Further, PERMANOVA identified Prevotella copri, a Bacteroidetes phylum known to facilitate the development of rheumatoid arthritis by Alpizar-Rodriguez et al. and Drago in 2019. Another small study showed a reduction in Prevotella copri enrichment among COVID-19 patients and a positive correlation with upper respiratory tract severe acute respiratory syndrome coronavirus 2 (SARS-CoV-2) load; additionally, a proliferation in E.coli population in COVID-19 patients, same as PERMANOVA. Yet, TDA analysis did not show a significant association between these bacteria and COVID-19 severity. Instead, TDA found an enrichment of Prevotella copri in the same area of the graph as the high severity group, although under the significance threshold.
Further, TDA identified anti-inflammatory bacteria, Eubacterium rectale, Bifidobacterium longum, and bifidum, in association with the low group. For other viral respiratory infections, these bacterial strains offer a host of beneficial effects by stimulating the gut-lung axis. However, these two Bifidobacteria strains remained ineffective in the clinical outcomes of hospitalized COVID-19 patients in a randomized controlled trial by Ivashkin et al.

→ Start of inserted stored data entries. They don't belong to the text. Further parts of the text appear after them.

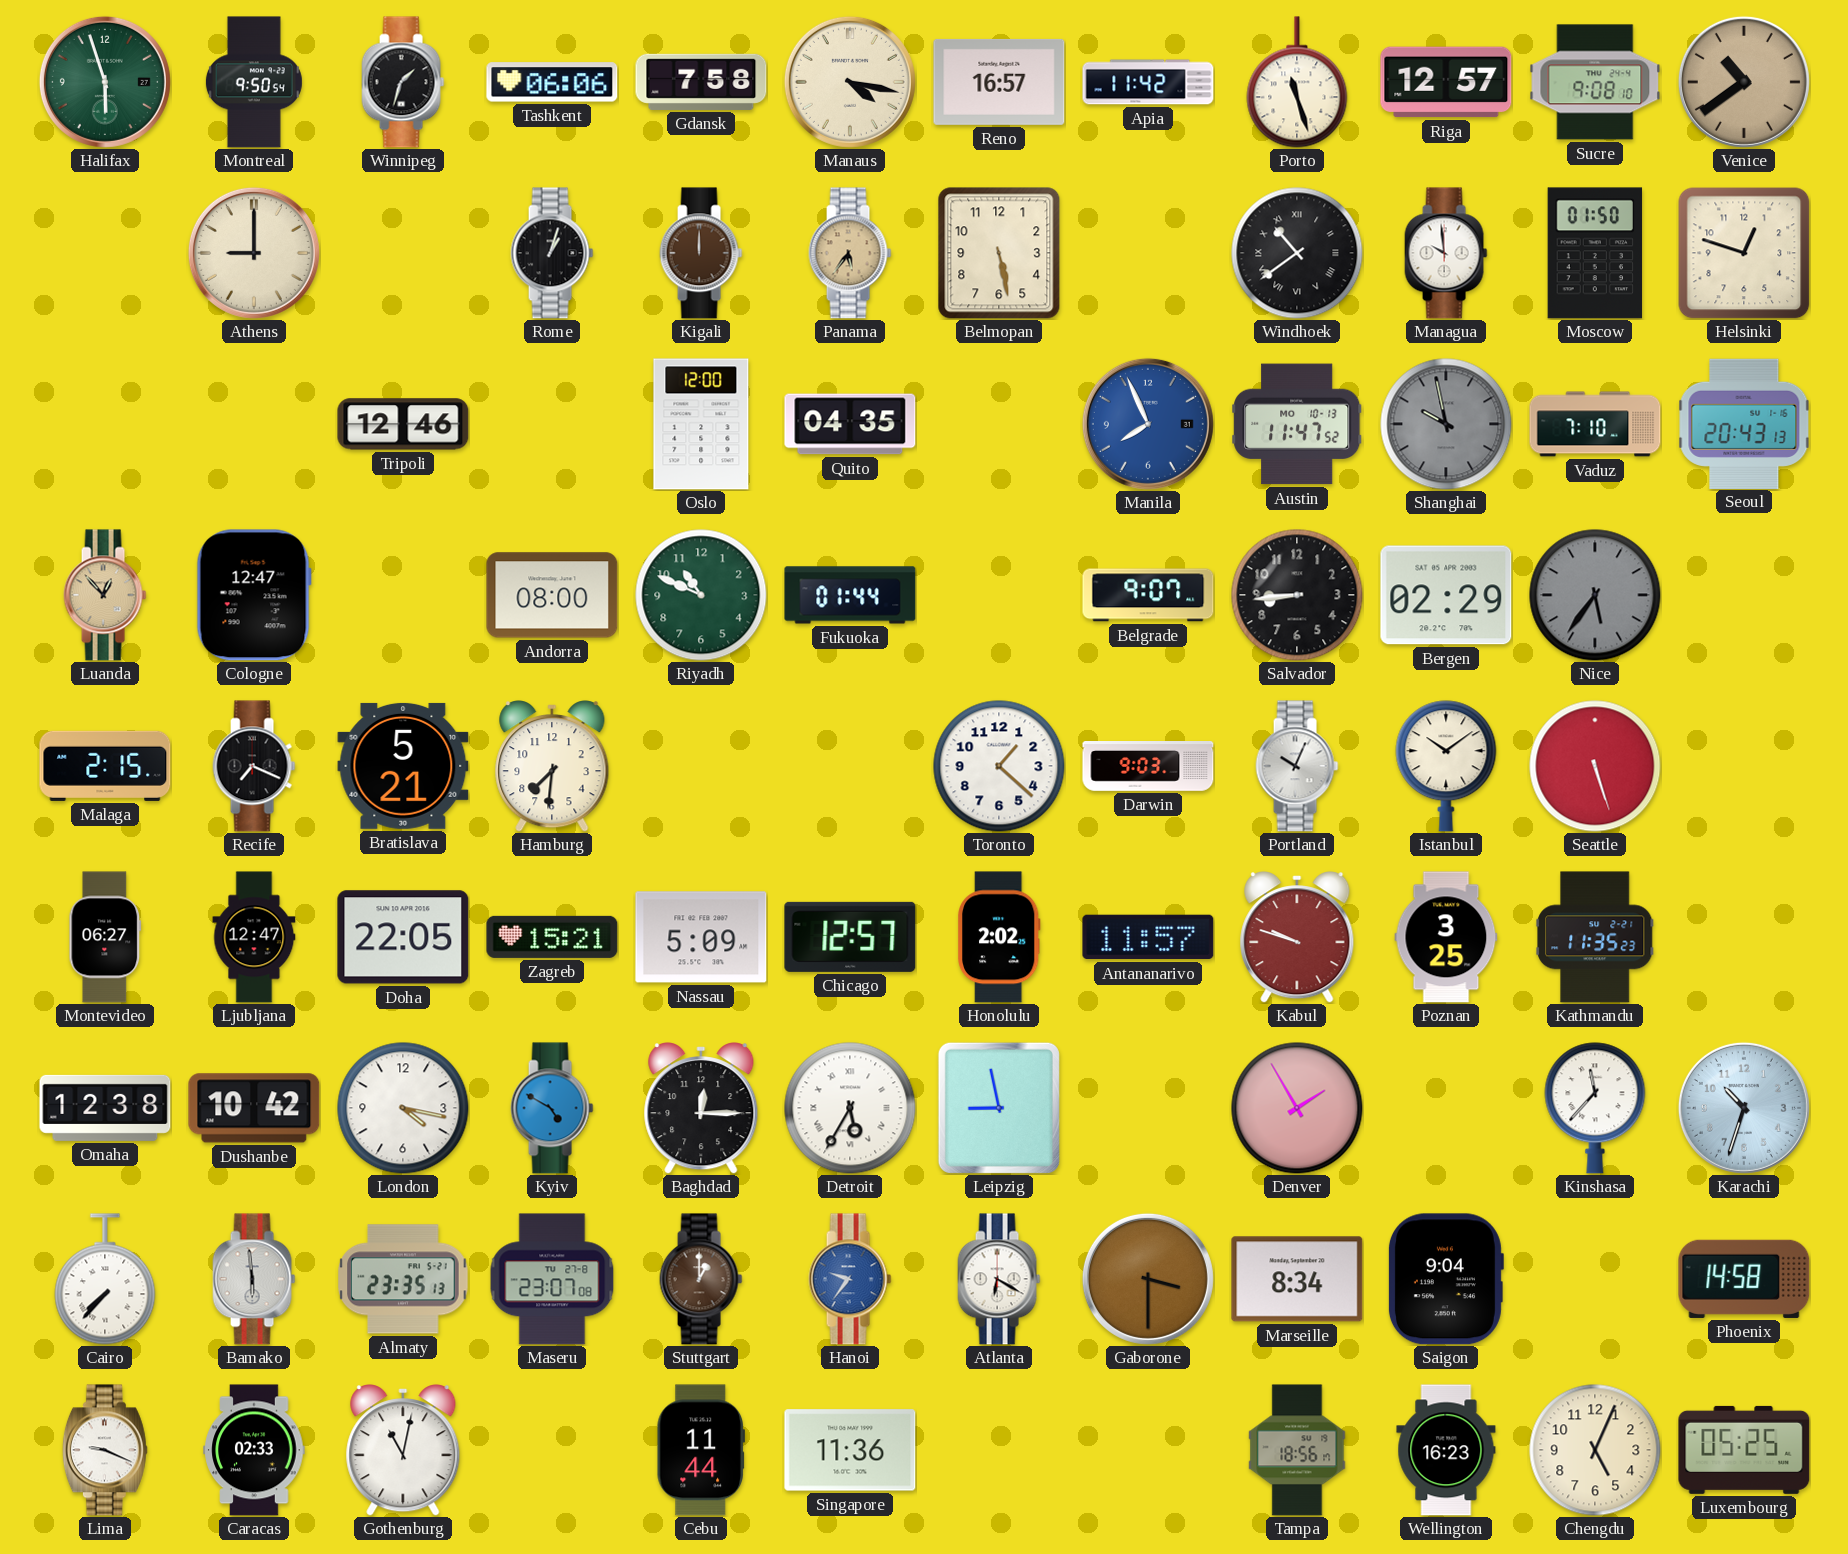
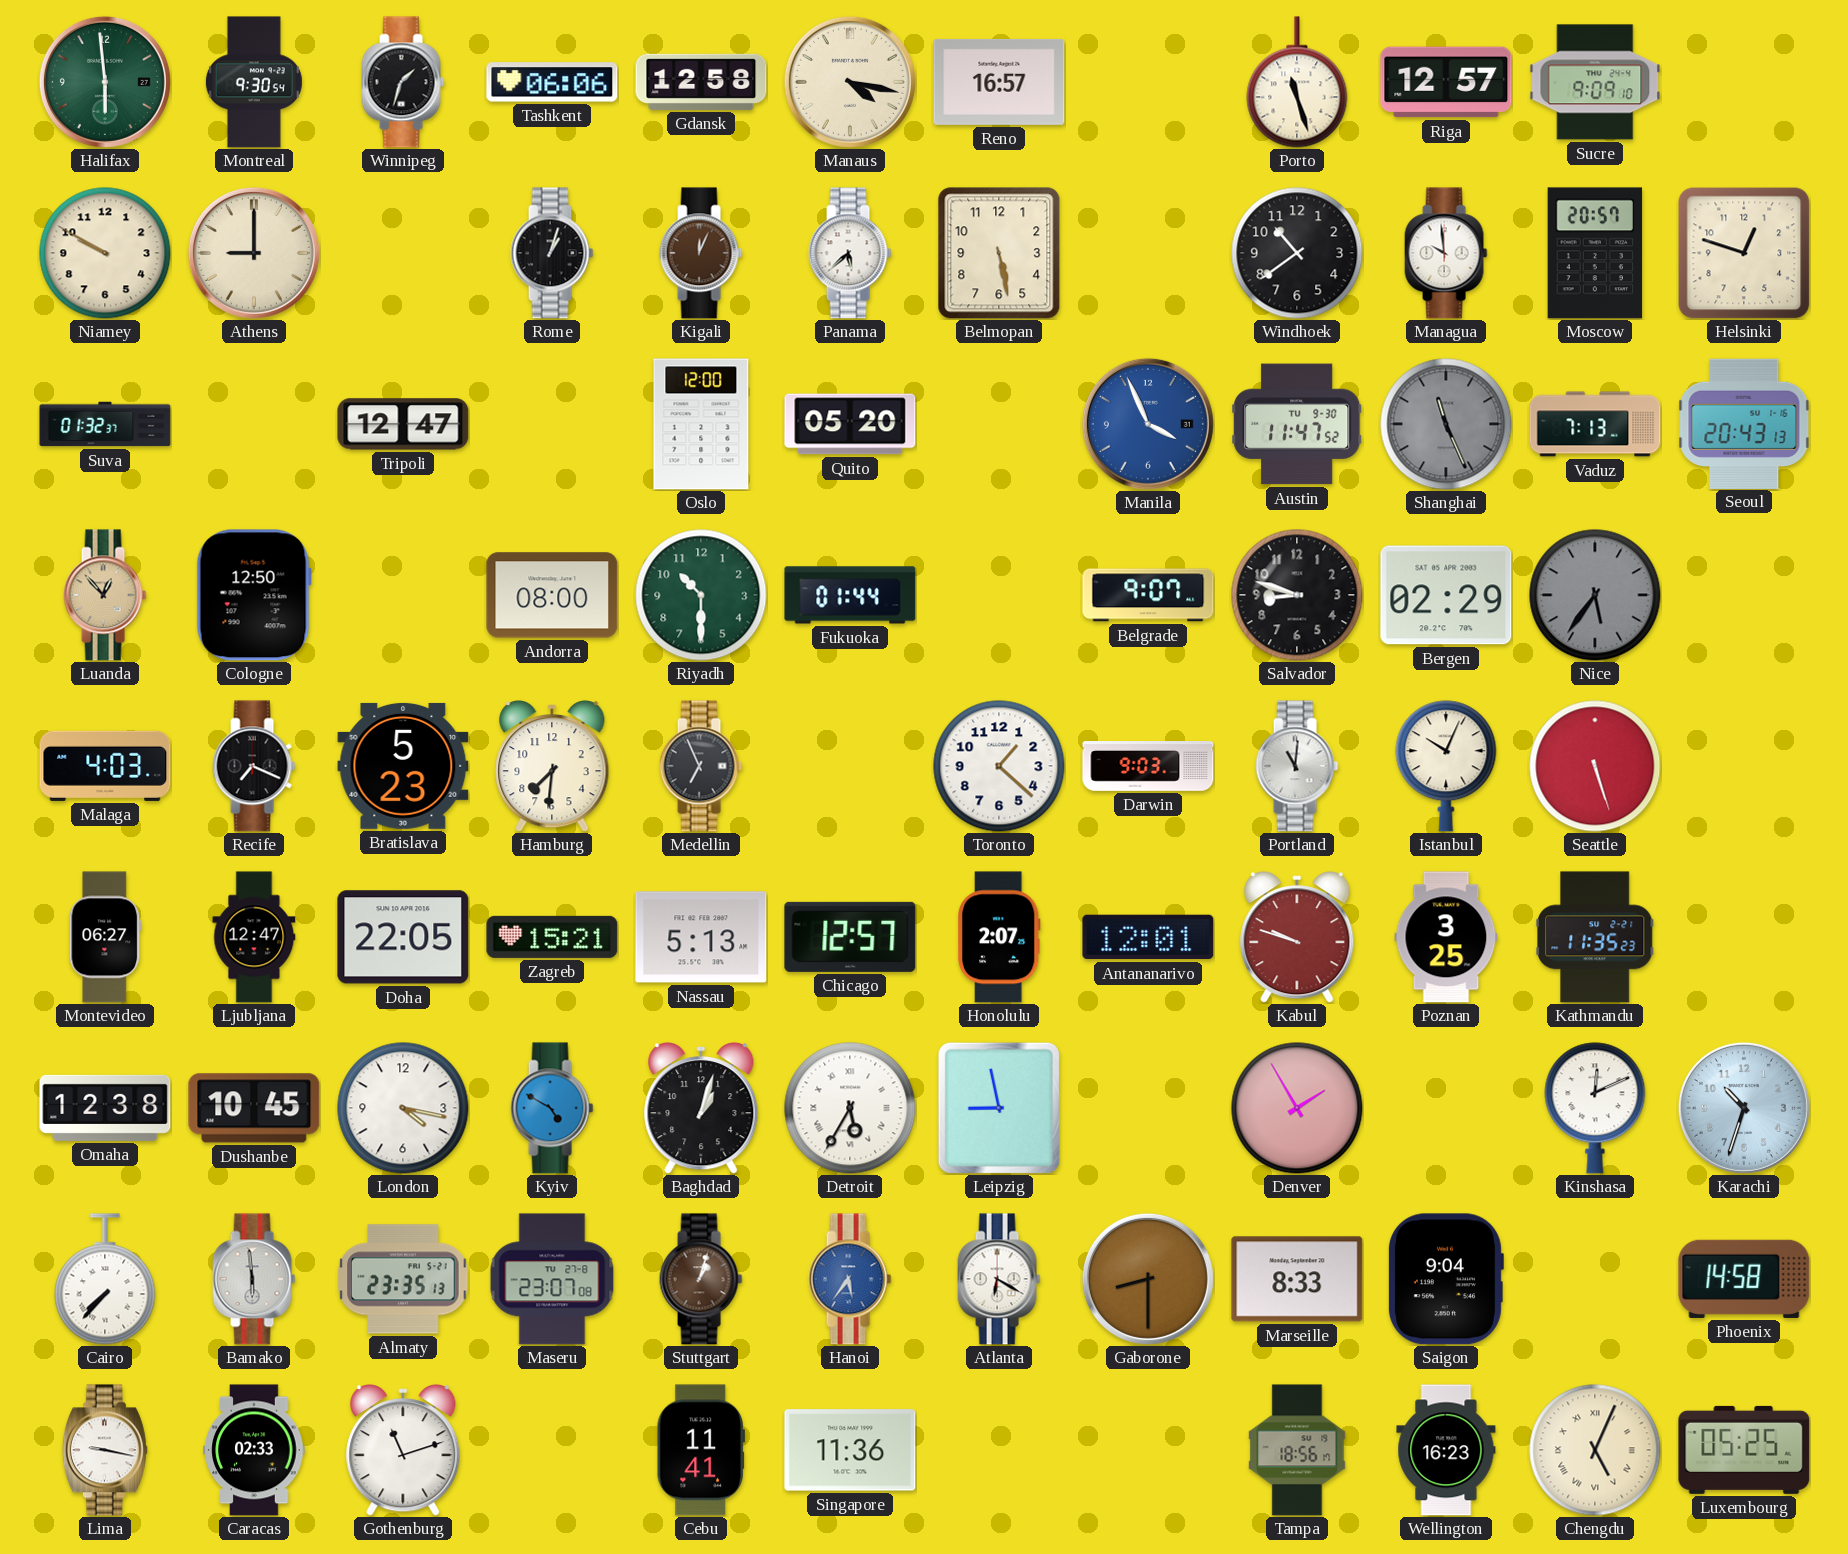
Halifax: 5:57 -> 5:59
Montreal: 9:50 -> 9:30
Gdansk: 7:58 -> 12:58
Apia: 11:42 -> none
Sucre: 9:08 -> 9:09
Venice: 10:39 -> none
Niamey: none -> 9:50
Kigali: 12:00 -> 12:04
Panama: 5:36 -> 5:38
Panama dial: champagne -> white
Windhoek numerals: Roman -> Arabic
Moscow: 01:50 -> 20:57
Suva: none -> 01:32
Tripoli: 12:46 -> 12:47
Quito: 04:35 -> 05:20
Manila: 7:56 -> 3:56
Austin date: MO 10-13 -> TU 9-30
Shanghai: 9:58 -> 11:26
Vaduz: 7:10 -> 7:13
Cologne: 12:47 -> 12:50
Riyadh: 10:49 -> 10:30
Salvador: 8:44 -> 8:48
Malaga: 2:15 -> 4:03
Bratislava: 5:21 -> 5:23
Medellin: none -> 6:56
Portland: 10:04 -> 11:01
Istanbul: 10:09 -> 10:04
Nassau: 5:09 -> 5:13
Honolulu: 2:02 -> 2:07
Antananarivo: 11:57 -> 12:01
Dushanbe: 10:42 -> 10:45
Baghdad: 12:15 -> 1:03
Kinshasa: 11:37 -> 12:11
Stuttgart: 1:00 -> 1:03
Hanoi: 9:36 -> 5:36
Gaborone: 3:30 -> 8:30
Marseille: 8:34 -> 8:33
Lima: 9:19 -> 9:17
Gothenburg: 11:02 -> 11:12
Cebu: 11:44 -> 11:41
Chengdu numerals: Arabic -> Roman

These findings suggest a negligible influence of the microbiome on COVID-19 severity. However, in reality, the microbiome might be a promising target for COVID-19 prophylaxis. A recent preprint of a randomized controlled trial (RCT) conducted by Wischmeyer et al. showed that SARS-CoV-2-exposed individuals who consumed a Lactobacillus-based probiotic daily were less prone to develop COVID-19 or developed it later than controls. Bifidobacteria species affect dendritic cells of the intestinal mucosa, as observed in a study by López et al., 2011. Moreover, they have specific effects on T cell differentiation. For instance, four B.bifidum strains have T helper 17 cells (Th17)-inducing effects. The same study evidenced that the Th17 inducer cytokine interleukin (IL)-6 drives the COVID-19 cytokine storm, which, in turn, suggests that the microbiome is a regulator of the regulatory T cells (Treg)/Th17 axis, which is accountable for protecting against pathogens without inducing an autoimmune response.
TDA offered superior performance to conventional analysis methods in examining the complex relationship between the microbiome and COVID-19 severity, resulting in inconsistencies between the current findings and the previous literature. It identified the genus Collinsella was associated with normal body mass index (BMI), and Collinsella aerofacis had a pro-inflammatory profile and regulated immunity.
Conversely, another study found a positive association of the genus Collinsella with insulin and a negative correlation with dietary fiber consumption. TDA also suggested an association with the individual- and country-level confounders, including the proportion of over 70-year-olds in the population, gross domestic product (GDP), and human development index with each other, and the three anti-inflammatory bacteria observed in the low COVID-19 severity group.
The current study supports the value of a population-level association design for studies examing the microbiome-COVID-19 relationship. Additionally, this work validated the use of TDA in identifying novel microbiome-disease associations. Future studies should aim at studying the direct and indirect effects of diet, wealth, and healthcare performance while examining the complex relationship between COVID-19 severity and the gut microbiome.